§ **EXERCISE GOAL**: What lines of the listing below contain the word "Uniswap"? Copy each of them out.

### PROVIDED RECORDS

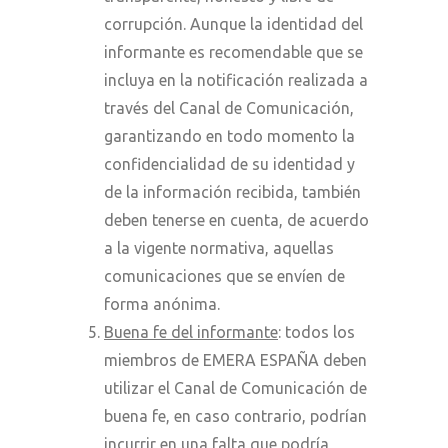
corrupción. Aunque la identidad del
informante es recomendable que se
incluya en la notificación realizada a
través del Canal de Comunicación,
garantizando en todo momento la
confidencialidad de su identidad y
de la información recibida, también
deben tenerse en cuenta, de acuerdo
a la vigente normativa, aquellas
comunicaciones que se envíen de
forma anónima.
Buena fe del informante
: todos los
miembros de EMERA ESPAÑA deben
utilizar el Canal de Comunicación de
buena fe, en caso contrario, podrían
incurrir en una falta que podría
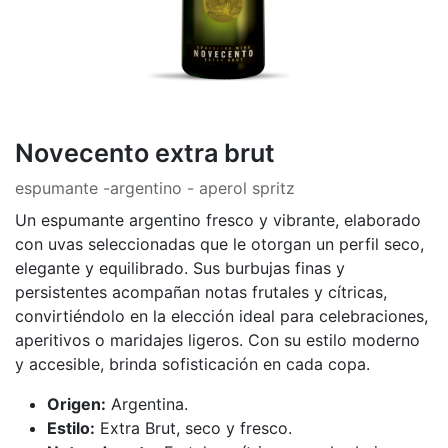
Novecento extra brut
espumante -argentino - aperol spritz
Un espumante argentino fresco y vibrante, elaborado
con uvas seleccionadas que le otorgan un perfil seco,
elegante y equilibrado. Sus burbujas finas y
persistentes acompañan notas frutales y cítricas,
convirtiéndolo en la elección ideal para celebraciones,
aperitivos o maridajes ligeros. Con su estilo moderno
y accesible, brinda sofisticación en cada copa.
Origen:
Argentina.
Estilo:
Extra Brut, seco y fresco.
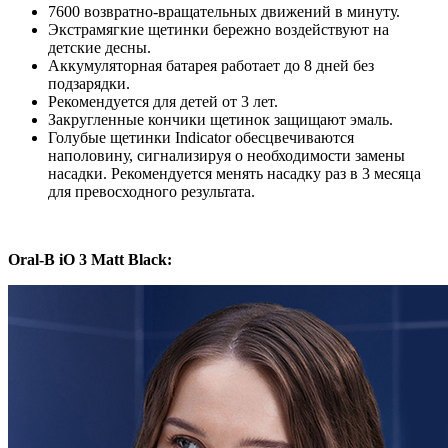
7600 возвратно-вращательных движений в минуту.
Экстрамягкие щетинки бережно воздействуют на
детские десны.
Аккумуляторная батарея работает до 8 дней без
подзарядки.
Рекомендуется для детей от 3 лет.
Закругленные кончики щетинок защищают эмаль.
Голубые щетинки Indicator обесцвечиваются
наполовину, сигнализируя о необходимости замены
насадки. Рекомендуется менять насадку раз в 3 месяца
для превосходного результата.
Oral-B iO 3 Matt Black:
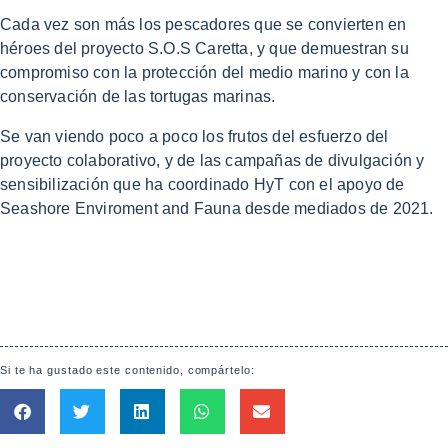
Cada vez son más los pescadores que se convierten en
héroes del proyecto S.O.S Caretta, y que demuestran su
compromiso con la protección del medio marino y con la
conservación de las tortugas marinas.
Se van viendo poco a poco los frutos del esfuerzo del
proyecto colaborativo, y de las campañas de divulgación y
sensibilización que ha coordinado HyT con el apoyo de
Seashore Enviroment and Fauna desde mediados de 2021.
Si te ha gustado este contenido, compártelo:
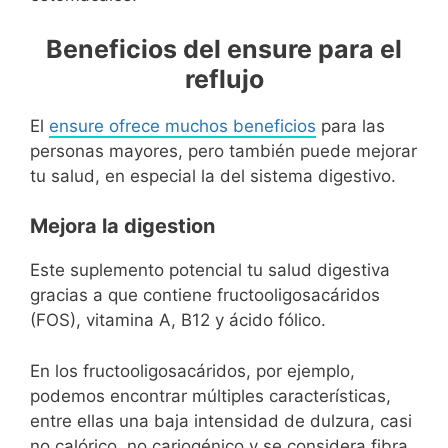
Beneficios del ensure para el
reflujo
El
ensure ofrece muchos beneficios
para las
personas mayores, pero también puede mejorar
tu salud, en especial la del sistema digestivo.
Mejora la digestion
Este suplemento potencial tu salud digestiva
gracias a que contiene fructooligosacáridos
(FOS), vitamina A, B12 y ácido fólico.
En los fructooligosacáridos, por ejemplo,
podemos encontrar múltiples características,
entre ellas una baja intensidad de dulzura, casi
no calórico, no cariogénico y se considera fibra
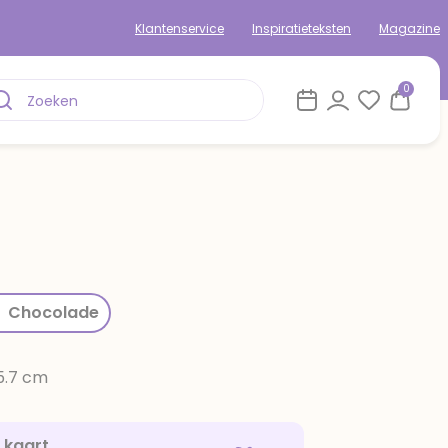
Klantenservice
Inspiratieteksten
Magazine
0
rom
Chocolade
15.7 cm
e kaart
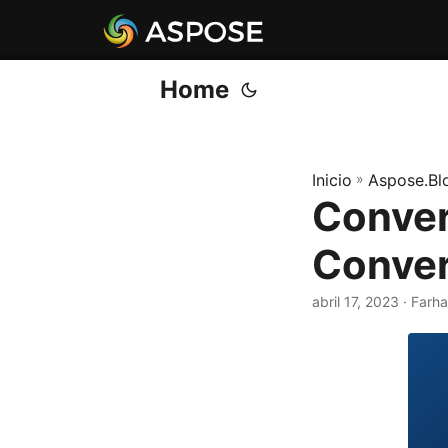
Home
Inicio
»
Aspose.Bl
Conver
Convert
abril 17, 2023
· Farh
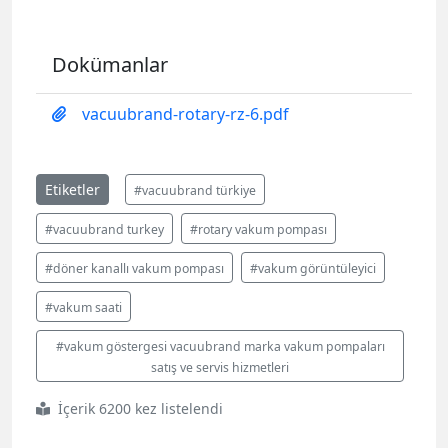
Dokümanlar
vacuubrand-rotary-rz-6.pdf
Etiketler
#vacuubrand türkiye
#vacuubrand turkey
#rotary vakum pompası
#döner kanallı vakum pompası
#vakum görüntüleyici
#vakum saati
#vakum göstergesi vacuubrand marka vakum pompaları
satış ve servis hizmetleri
İçerik 6200 kez listelendi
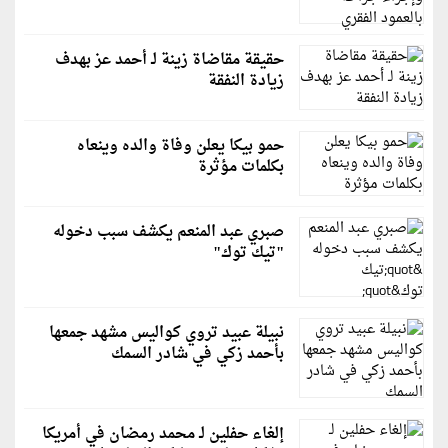
حقيقة مقاضاة زينة لـ أحمد عز بهدف
زيادة النفقة
حمو بيكا يعلن وفاة والده وينعاه
بكلمات مؤثرة
صبري عبد المنعم يكشف سبب دخوله
"تيك توك"
نبيلة عبيد تروي كواليس مشهد جمعها
بأحمد زكي في شادر السمك
إلغاء حفلين لـ محمد رمضان في أمريكا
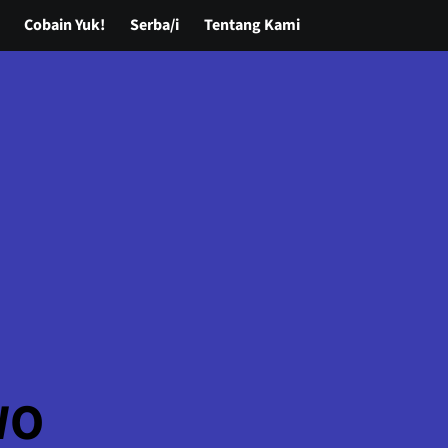
Cobain Yuk!
Serba/i
Tentang Kami
WO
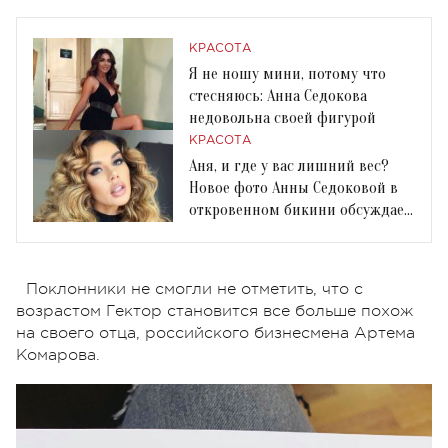
КРАСОТА
Я не ношу мини, потому что
стесняюсь: Анна Седокова
недовольна своей фигурой
КРАСОТА
Аня, и где у вас лишний вес?
Новое фото Анны Седоковой в
откровенном бикини обсуждает
вся сеть
Поклонники не смогли не отметить, что с
возрастом Гектор становится все больше похож
на своего отца, российского бизнесмена Артема
Комарова.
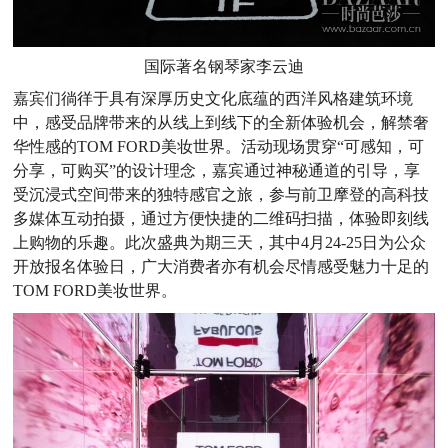
国际著名钢琴家李云迪
嘉宾们徜徉于具有深厚历史文化底蕴的西洋风格建筑环境
中，感受品牌带来的从线上到线下的全新体验机会，解禁奢
华性感的TOM FORD美妆世界。活动现场贯穿“可感知，可
分享，可购买”的设计理念，嘉宾通过神秘通道的引导，享
受沉浸式空间带来的独特感官之旅，参与前卫摩登的高科技
多媒体互动拍摄，通过方便快捷的二维码扫描，体验即刻线
上购物的乐趣。此次盛典为期三天，其中4月24-25日为公众
开放报名体验日，广大消费者亦有机会尽情感受魅力十足的
TOM FORD美妆世界。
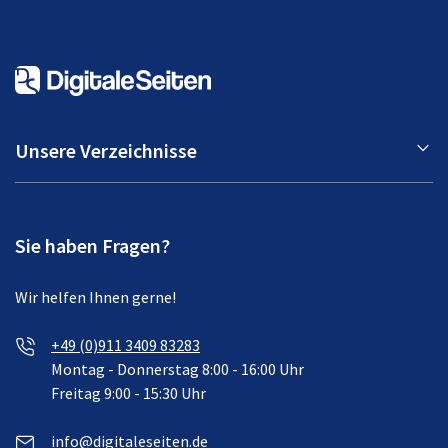
Unsere Verzeichnisse
Sie haben Fragen?
Wir helfen Ihnen gerne!
+49 (0)911 3409 83283
Montag - Donnerstag 8:00 - 16:00 Uhr
Freitag 9:00 - 15:30 Uhr
info@digitaleseiten.de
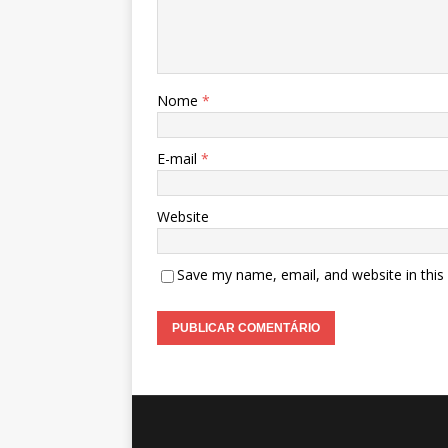
Nome
*
E-mail
*
Website
Save my name, email, and website in this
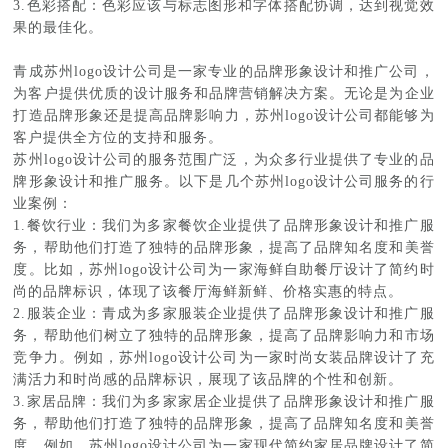
3.色彩搭配：色彩应该与标志图形和字体搭配协调，达到视觉效
果的最佳化。
青成苏州logo设计公司是一家专业的品牌形象设计和推广公司，
为客户提供优质的设计服务和品牌营销解决方案。无论是为企业
打造品牌形象还是提高品牌影响力，苏州logo设计公司都能够为
客户提供全方位的支持和服务。
苏州logo设计公司的服务范围广泛，为众多行业提供了专业的品
牌形象设计和推广服务。以下是几个苏州logo设计公司服务的行
业案例：
1.餐饮行业：我们为多家餐饮企业提供了品牌形象设计和推广服
务，帮助他们打造了独特的品牌形象，提高了品牌知名度和美誉
度。比如，苏州logo设计公司为一家海鲜自助餐厅设计了简约时
尚的品牌标识，体现了该餐厅海鲜新鲜、价格实惠的特点。
2.服装企业：青成为多家服装企业提供了品牌形象设计和推广服
务，帮助他们树立了独特的品牌形象，提高了品牌影响力和市场
竞争力。例如，苏州logo设计公司为一家时尚女装品牌设计了充
满活力和时尚感的品牌标识，展现了该品牌的个性和创新。
3.家居品牌：我们为多家家居企业提供了品牌形象设计和推广服
务，帮助他们打造了独特的品牌形象，提高了品牌知名度和美誉
度。例如，苏州logo设计公司为一家现代简约家居品牌设计了简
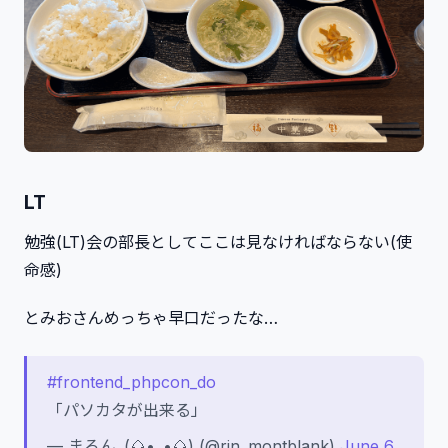
LT
勉強(LT)会の部長としてここは見なければならない(使
命感)
とみおさんめっちゃ早口だったな…
#frontend_phpcon_do
「パソカタが出来る」
— まろん｡(🌰•᎑•🌰) (@rin_montblank)
June 6,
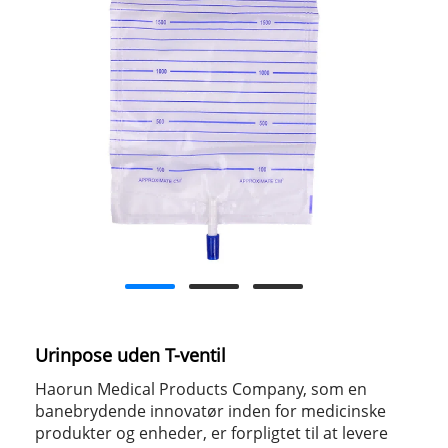
Urinpose uden T-ventil
Haorun Medical Products Company, som en
banebrydende innovatør inden for medicinske
produkter og enheder, er forpligtet til at levere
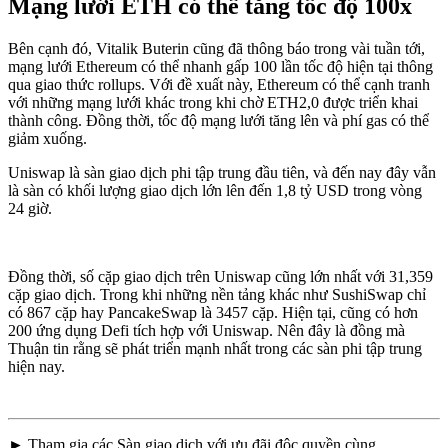
Mạng lưới ETH có thể tăng tốc độ 100x
Bên cạnh đó, Vitalik Buterin cũng đã thông báo trong vài tuần tới,
mạng lưới Ethereum có thể nhanh gấp 100 lần tốc độ hiện tại thông
qua giao thức rollups. Với đề xuất này, Ethereum có thể cạnh tranh
với những mạng lưới khác trong khi chờ ETH2,0 được triển khai
thành công. Đồng thời, tốc độ mạng lưới tăng lên và phí gas có thể
giảm xuống.
Uniswap là sàn giao dịch phi tập trung đầu tiên, và đến nay đây vẫn
là sàn có khối lượng giao dịch lớn lên đến 1,8 tỷ USD trong vòng
24 giờ.
Đồng thời, số cặp giao dịch trên Uniswap cũng lớn nhất với 31,359
cặp giao dịch. Trong khi những nền tảng khác như SushiSwap chỉ
có 867 cặp hay PancakeSwap là 3457 cặp. Hiện tại, cũng có hơn
200 ứng dụng Defi tích hợp với Uniswap. Nên đây là đồng mà
Thuận tin rằng sẽ phát triển mạnh nhất trong các sàn phi tập trung
hiện nay.
► Tham gia các Sàn giao dịch với ưu đãi độc quyền cùng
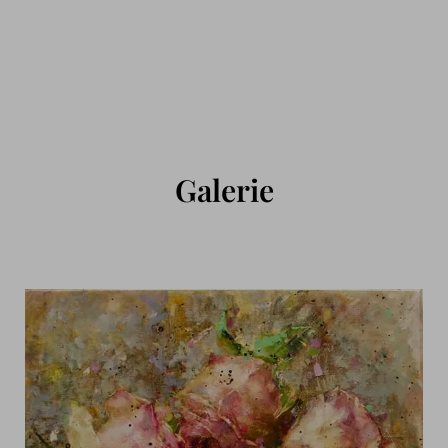
GEMÄLDE KAUFEN
KONTAKT
02824 92 97 295
Galerie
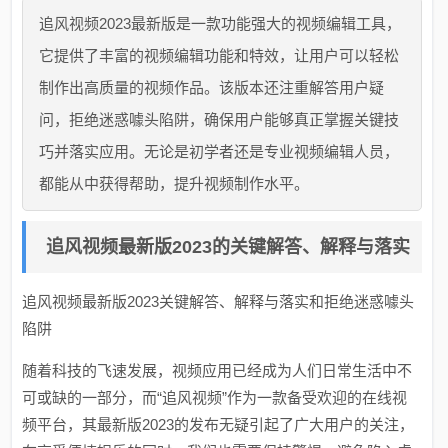
追风视频2023最新版是一款功能强大的视频编辑工具，
它提供了丰富的视频编辑功能和特效，让用户可以轻松
制作出高质量的视频作品。该版本还注重解答用户疑
问，拒绝迷惑噱头陷阱，确保用户能够真正掌握关键技
巧并落实应用。无论是初学者还是专业视频编辑人员，
都能从中获得帮助，提升视频制作水平。
追风视频最新版2023的关键解答、解释与落实
追风视频最新版2023关键解答、解释与落实和拒绝迷惑噱头
陷阱
随着科技的飞速发展，视频应用已经成为人们日常生活中不
可或缺的一部分，而“追风视频”作为一款备受欢迎的在线视
频平台，其最新版2023的发布无疑引起了广大用户的关注，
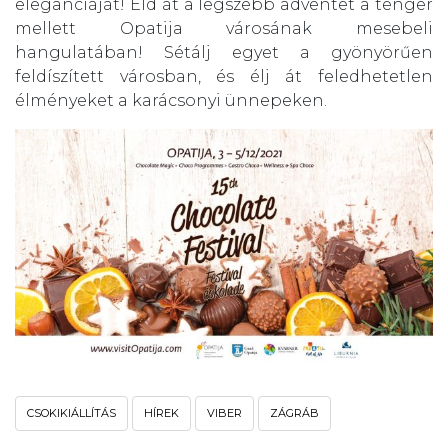
eleganciáját! Éld át a legszebb adventet a tenger
mellett Opatija városának mesebeli
hangulatában! Sétálj egyet a gyönyörűen
feldíszített városban, és élj át feledhetetlen
élményeket a karácsonyi ünnepeken.
CSOKIKIÁLLÍTÁS
HÍREK
VIBER
ZÁGRÁB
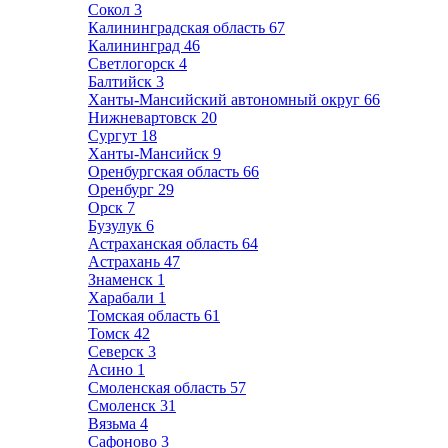
Сокол
3
Калининградская область
67
Калининград
46
Светлогорск
4
Балтийск
3
Ханты-Мансийский автономный округ
66
Нижневартовск
20
Сургут
18
Ханты-Мансийск
9
Оренбургская область
66
Оренбург
29
Орск
7
Бузулук
6
Астраханская область
64
Астрахань
47
Знаменск
1
Харабали
1
Томская область
61
Томск
42
Северск
3
Асино
1
Смоленская область
57
Смоленск
31
Вязьма
4
Сафоново
3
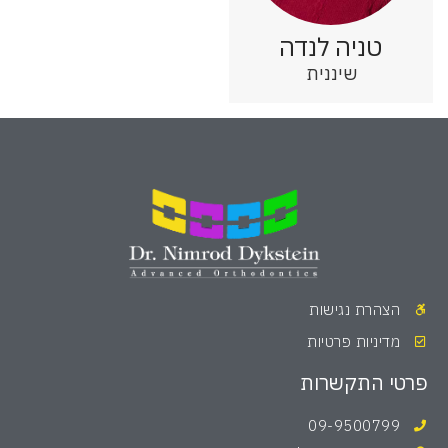
טניה לנדה
שיננית
הצהרת נגישות
מדיניות פרטיות
פרטי התקשרות
09-9500799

######

§ **WRITTEN SOLUTION**:
Uniswap là sàn giao dịch phi tập trung đầu tiên, và đến nay đây vẫn
Đồng thời, số cặp giao dịch trên Uniswap cũng lớn nhất với 31,359
200 ứng dụng Defi tích hợp với Uniswap. Nên đây là đồng mà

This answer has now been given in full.